Quarantine plant hobby inspires a major change for freshman
Leah Erdmann
Leah Erdmann, ACES freshman in crop sciences.
Sources
Leah Erdmann
August 13, 2020
 

URBANA, Ill. - When her sister came home to finish spring semester online because of COVID-19, Leah Erdmann had no idea the together time they gained would lead to changing her major before she even started college.

Leah’s sister was finishing up her senior year at the University of Illinois when she moved back home. She brought a bunch of plants with her and coaxed Leah to take care of some. Leah was finishing up her senior year at Hinsdale South High School in Darien, Illinois.

“My sister Allie loves plants. She told me I should get some, too, but I really wasn’t that interested at first. Then we started a garden. I started getting more and more interested in gardening until I was doing more than my sister was,” Leah says.

When it was time to choose classes for fall at Illinois, Leah realized she wasn’t as interested in biology as she thought she would be. That’s when she decided to research other majors and courses and happily stumbled upon crop sciences in the College of Agricultural, Consumer and Environmental Sciences (ACES).

Many students change majors during college. Often signing up for a new class – with a focus on leadership and other life skills – or joining a club sparks a hidden interest.

“I knew I wanted something in the realm of biology, but I wasn’t exactly sure what. I wanted to minor in secondary education and maybe become a biology teacher. I was hoping I would take some classes and have it figured out by the end of sophomore year,” Leah says.

Scott Bartlett, one of the academic advisors for ACES, helped her and helps others along the way.

“ACES is a smaller college. Students get a more personal experience with faculty because the class sizes are smaller. There are about 15 to 20 students in each class, so they get a lot of one-on-one interactions with professors and instructors,” Bartlett says.

Like Leah, you can find helpful information about ACES courses, resources, and faculty online today.

Even a smaller college like ACES presents plenty of opportunities for students to get involved beyond classes and labs.

In ACES, organizations like Horticulture Club, Field and Furrow Agronomy Club, and Small Farm Club are popular, allowing students to foster close relationships. ACES also provides research, internship, and work opportunities at the Research Park where students can get paid and earn class credit, as well hone skills for future careers.
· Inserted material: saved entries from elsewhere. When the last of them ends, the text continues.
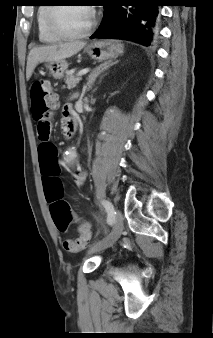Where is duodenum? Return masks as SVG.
Here are the masks:
<instances>
[{"instance_id":"obj_1","label":"duodenum","mask_w":213,"mask_h":338,"mask_svg":"<svg viewBox=\"0 0 213 338\" xmlns=\"http://www.w3.org/2000/svg\"><path fill=\"white\" fill-rule=\"evenodd\" d=\"M77 129V120L75 117H70L69 121L64 127V131L68 134H73Z\"/></svg>"}]
</instances>
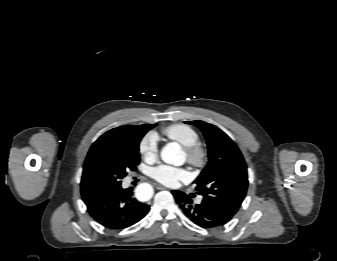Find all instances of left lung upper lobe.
I'll return each mask as SVG.
<instances>
[{
  "instance_id": "1",
  "label": "left lung upper lobe",
  "mask_w": 337,
  "mask_h": 261,
  "mask_svg": "<svg viewBox=\"0 0 337 261\" xmlns=\"http://www.w3.org/2000/svg\"><path fill=\"white\" fill-rule=\"evenodd\" d=\"M198 127L208 146L209 162L194 181L196 191L235 215L246 195L247 167L236 144L219 128L204 121L185 122Z\"/></svg>"
}]
</instances>
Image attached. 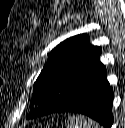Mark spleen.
Returning a JSON list of instances; mask_svg holds the SVG:
<instances>
[{
	"label": "spleen",
	"mask_w": 125,
	"mask_h": 128,
	"mask_svg": "<svg viewBox=\"0 0 125 128\" xmlns=\"http://www.w3.org/2000/svg\"><path fill=\"white\" fill-rule=\"evenodd\" d=\"M66 128H100L92 119H85L82 116H70Z\"/></svg>",
	"instance_id": "3e777b00"
}]
</instances>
Opportunities during and after students’ time at Illinois abound. Ag-related companies provide internship opportunities as well as potential full-time positions.
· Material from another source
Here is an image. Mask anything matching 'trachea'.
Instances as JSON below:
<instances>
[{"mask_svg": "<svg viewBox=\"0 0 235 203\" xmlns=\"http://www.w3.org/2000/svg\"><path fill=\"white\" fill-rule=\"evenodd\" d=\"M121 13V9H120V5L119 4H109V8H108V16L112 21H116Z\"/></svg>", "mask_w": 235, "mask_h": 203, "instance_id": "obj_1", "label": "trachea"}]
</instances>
“During a regular academic year, I’m not kidding, employers are contacting me every week with internships and job opportunities for our students,” Bartlett said.
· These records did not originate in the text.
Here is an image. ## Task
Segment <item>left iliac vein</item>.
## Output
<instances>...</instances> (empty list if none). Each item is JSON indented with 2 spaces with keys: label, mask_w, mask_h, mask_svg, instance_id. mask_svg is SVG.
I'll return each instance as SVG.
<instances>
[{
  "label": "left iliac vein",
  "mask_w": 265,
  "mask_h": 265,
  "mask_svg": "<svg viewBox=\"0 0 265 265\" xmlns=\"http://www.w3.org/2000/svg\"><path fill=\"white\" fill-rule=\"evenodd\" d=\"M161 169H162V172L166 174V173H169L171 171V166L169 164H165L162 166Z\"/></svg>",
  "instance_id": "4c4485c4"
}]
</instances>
For Leah, knowing many students studying biology are on a pre-med track made her feel out of place. Upon finding the plant biotechnology and molecular biology concentration in crop sciences, she feels she found her perfect fit.

Even though COVID-19 will mean some students return to campus while others continue their studies online, Leah remains optimistic about her freshman year.

“I’m excited to be part of a big school because there are a lot of opportunities as an Illini. Also, I’m excited for the sports that we have and just the overall experience at a Big Ten college,” she says.